_YOUR INSTRUCTIONS_
Show every line of the data where the word "logo" can be found.

[Collected data]

________________________________________

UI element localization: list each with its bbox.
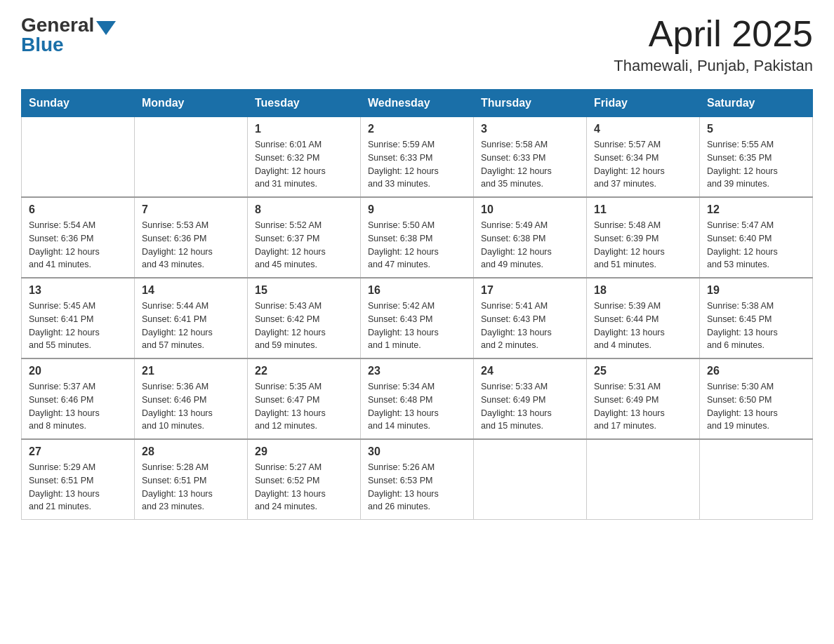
day-number: 11 xyxy=(594,203,692,216)
calendar-cell xyxy=(22,117,135,198)
day-info: Sunrise: 6:01 AM Sunset: 6:32 PM Dayligh… xyxy=(255,138,353,191)
calendar-cell: 16Sunrise: 5:42 AM Sunset: 6:43 PM Dayli… xyxy=(361,278,474,358)
day-number: 19 xyxy=(707,284,805,297)
calendar-cell: 27Sunrise: 5:29 AM Sunset: 6:51 PM Dayli… xyxy=(22,439,135,520)
day-info: Sunrise: 5:36 AM Sunset: 6:46 PM Dayligh… xyxy=(142,380,240,433)
calendar-cell: 13Sunrise: 5:45 AM Sunset: 6:41 PM Dayli… xyxy=(22,278,135,358)
day-info: Sunrise: 5:59 AM Sunset: 6:33 PM Dayligh… xyxy=(368,138,466,191)
calendar-cell: 6Sunrise: 5:54 AM Sunset: 6:36 PM Daylig… xyxy=(22,197,135,278)
header-cell-thursday: Thursday xyxy=(474,90,587,117)
day-number: 18 xyxy=(594,284,692,297)
calendar-table: SundayMondayTuesdayWednesdayThursdayFrid… xyxy=(21,89,813,520)
day-info: Sunrise: 5:37 AM Sunset: 6:46 PM Dayligh… xyxy=(29,380,127,433)
calendar-cell: 4Sunrise: 5:57 AM Sunset: 6:34 PM Daylig… xyxy=(587,117,700,198)
day-info: Sunrise: 5:44 AM Sunset: 6:41 PM Dayligh… xyxy=(142,300,240,352)
day-number: 28 xyxy=(142,445,240,458)
calendar-cell: 1Sunrise: 6:01 AM Sunset: 6:32 PM Daylig… xyxy=(248,117,361,198)
day-number: 13 xyxy=(29,284,127,297)
day-info: Sunrise: 5:50 AM Sunset: 6:38 PM Dayligh… xyxy=(368,219,466,271)
day-info: Sunrise: 5:45 AM Sunset: 6:41 PM Dayligh… xyxy=(29,300,127,352)
day-number: 27 xyxy=(29,445,127,458)
day-number: 23 xyxy=(368,365,466,377)
calendar-cell: 12Sunrise: 5:47 AM Sunset: 6:40 PM Dayli… xyxy=(700,197,813,278)
calendar-cell xyxy=(135,117,248,198)
week-row-3: 13Sunrise: 5:45 AM Sunset: 6:41 PM Dayli… xyxy=(22,278,813,358)
day-info: Sunrise: 5:53 AM Sunset: 6:36 PM Dayligh… xyxy=(142,219,240,271)
header-row: SundayMondayTuesdayWednesdayThursdayFrid… xyxy=(22,90,813,117)
logo-arrow-icon xyxy=(96,21,116,35)
calendar-cell: 29Sunrise: 5:27 AM Sunset: 6:52 PM Dayli… xyxy=(248,439,361,520)
calendar-cell: 20Sunrise: 5:37 AM Sunset: 6:46 PM Dayli… xyxy=(22,358,135,439)
calendar-cell: 25Sunrise: 5:31 AM Sunset: 6:49 PM Dayli… xyxy=(587,358,700,439)
day-number: 1 xyxy=(255,123,353,135)
calendar-cell: 15Sunrise: 5:43 AM Sunset: 6:42 PM Dayli… xyxy=(248,278,361,358)
day-info: Sunrise: 5:33 AM Sunset: 6:49 PM Dayligh… xyxy=(481,380,579,433)
logo-blue-text: Blue xyxy=(21,34,64,56)
day-info: Sunrise: 5:49 AM Sunset: 6:38 PM Dayligh… xyxy=(481,219,579,271)
header-cell-friday: Friday xyxy=(587,90,700,117)
day-info: Sunrise: 5:41 AM Sunset: 6:43 PM Dayligh… xyxy=(481,300,579,352)
day-info: Sunrise: 5:29 AM Sunset: 6:51 PM Dayligh… xyxy=(29,461,127,514)
day-number: 14 xyxy=(142,284,240,297)
day-number: 21 xyxy=(142,365,240,377)
day-info: Sunrise: 5:42 AM Sunset: 6:43 PM Dayligh… xyxy=(368,300,466,352)
day-number: 22 xyxy=(255,365,353,377)
calendar-cell: 19Sunrise: 5:38 AM Sunset: 6:45 PM Dayli… xyxy=(700,278,813,358)
day-number: 3 xyxy=(481,123,579,135)
day-number: 10 xyxy=(481,203,579,216)
header-cell-monday: Monday xyxy=(135,90,248,117)
day-number: 26 xyxy=(707,365,805,377)
day-info: Sunrise: 5:38 AM Sunset: 6:45 PM Dayligh… xyxy=(707,300,805,352)
calendar-cell: 26Sunrise: 5:30 AM Sunset: 6:50 PM Dayli… xyxy=(700,358,813,439)
day-info: Sunrise: 5:27 AM Sunset: 6:52 PM Dayligh… xyxy=(255,461,353,514)
calendar-cell: 17Sunrise: 5:41 AM Sunset: 6:43 PM Dayli… xyxy=(474,278,587,358)
day-number: 6 xyxy=(29,203,127,216)
day-info: Sunrise: 5:28 AM Sunset: 6:51 PM Dayligh… xyxy=(142,461,240,514)
calendar-cell: 30Sunrise: 5:26 AM Sunset: 6:53 PM Dayli… xyxy=(361,439,474,520)
day-info: Sunrise: 5:57 AM Sunset: 6:34 PM Dayligh… xyxy=(594,138,692,191)
calendar-cell xyxy=(474,439,587,520)
day-info: Sunrise: 5:39 AM Sunset: 6:44 PM Dayligh… xyxy=(594,300,692,352)
day-number: 2 xyxy=(368,123,466,135)
day-info: Sunrise: 5:43 AM Sunset: 6:42 PM Dayligh… xyxy=(255,300,353,352)
day-info: Sunrise: 5:30 AM Sunset: 6:50 PM Dayligh… xyxy=(707,380,805,433)
day-info: Sunrise: 5:48 AM Sunset: 6:39 PM Dayligh… xyxy=(594,219,692,271)
header-cell-saturday: Saturday xyxy=(700,90,813,117)
day-number: 4 xyxy=(594,123,692,135)
day-info: Sunrise: 5:58 AM Sunset: 6:33 PM Dayligh… xyxy=(481,138,579,191)
calendar-cell: 18Sunrise: 5:39 AM Sunset: 6:44 PM Dayli… xyxy=(587,278,700,358)
logo: General Blue xyxy=(21,14,116,56)
day-number: 8 xyxy=(255,203,353,216)
day-number: 17 xyxy=(481,284,579,297)
day-info: Sunrise: 5:47 AM Sunset: 6:40 PM Dayligh… xyxy=(707,219,805,271)
header-cell-sunday: Sunday xyxy=(22,90,135,117)
location-text: Thamewali, Punjab, Pakistan xyxy=(614,57,813,75)
day-info: Sunrise: 5:52 AM Sunset: 6:37 PM Dayligh… xyxy=(255,219,353,271)
calendar-cell: 7Sunrise: 5:53 AM Sunset: 6:36 PM Daylig… xyxy=(135,197,248,278)
day-info: Sunrise: 5:55 AM Sunset: 6:35 PM Dayligh… xyxy=(707,138,805,191)
calendar-cell: 5Sunrise: 5:55 AM Sunset: 6:35 PM Daylig… xyxy=(700,117,813,198)
day-number: 5 xyxy=(707,123,805,135)
calendar-cell: 22Sunrise: 5:35 AM Sunset: 6:47 PM Dayli… xyxy=(248,358,361,439)
day-info: Sunrise: 5:35 AM Sunset: 6:47 PM Dayligh… xyxy=(255,380,353,433)
day-number: 24 xyxy=(481,365,579,377)
week-row-5: 27Sunrise: 5:29 AM Sunset: 6:51 PM Dayli… xyxy=(22,439,813,520)
week-row-1: 1Sunrise: 6:01 AM Sunset: 6:32 PM Daylig… xyxy=(22,117,813,198)
calendar-cell: 21Sunrise: 5:36 AM Sunset: 6:46 PM Dayli… xyxy=(135,358,248,439)
day-info: Sunrise: 5:31 AM Sunset: 6:49 PM Dayligh… xyxy=(594,380,692,433)
calendar-cell: 11Sunrise: 5:48 AM Sunset: 6:39 PM Dayli… xyxy=(587,197,700,278)
week-row-2: 6Sunrise: 5:54 AM Sunset: 6:36 PM Daylig… xyxy=(22,197,813,278)
page-header: General Blue April 2025 Thamewali, Punja… xyxy=(21,14,813,75)
day-info: Sunrise: 5:26 AM Sunset: 6:53 PM Dayligh… xyxy=(368,461,466,514)
calendar-cell: 24Sunrise: 5:33 AM Sunset: 6:49 PM Dayli… xyxy=(474,358,587,439)
day-number: 29 xyxy=(255,445,353,458)
calendar-cell: 3Sunrise: 5:58 AM Sunset: 6:33 PM Daylig… xyxy=(474,117,587,198)
calendar-cell: 28Sunrise: 5:28 AM Sunset: 6:51 PM Dayli… xyxy=(135,439,248,520)
day-number: 25 xyxy=(594,365,692,377)
calendar-cell: 10Sunrise: 5:49 AM Sunset: 6:38 PM Dayli… xyxy=(474,197,587,278)
calendar-cell: 9Sunrise: 5:50 AM Sunset: 6:38 PM Daylig… xyxy=(361,197,474,278)
day-number: 20 xyxy=(29,365,127,377)
day-number: 16 xyxy=(368,284,466,297)
day-info: Sunrise: 5:54 AM Sunset: 6:36 PM Dayligh… xyxy=(29,219,127,271)
calendar-cell: 8Sunrise: 5:52 AM Sunset: 6:37 PM Daylig… xyxy=(248,197,361,278)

________________________________________

_SOLUTION TO THE PROBLEM_
logo-arrow-icon xyxy=(96,21,116,35)
logo-blue-text: Blue xyxy=(21,34,64,56)
logo: General Blue xyxy=(21,14,116,56)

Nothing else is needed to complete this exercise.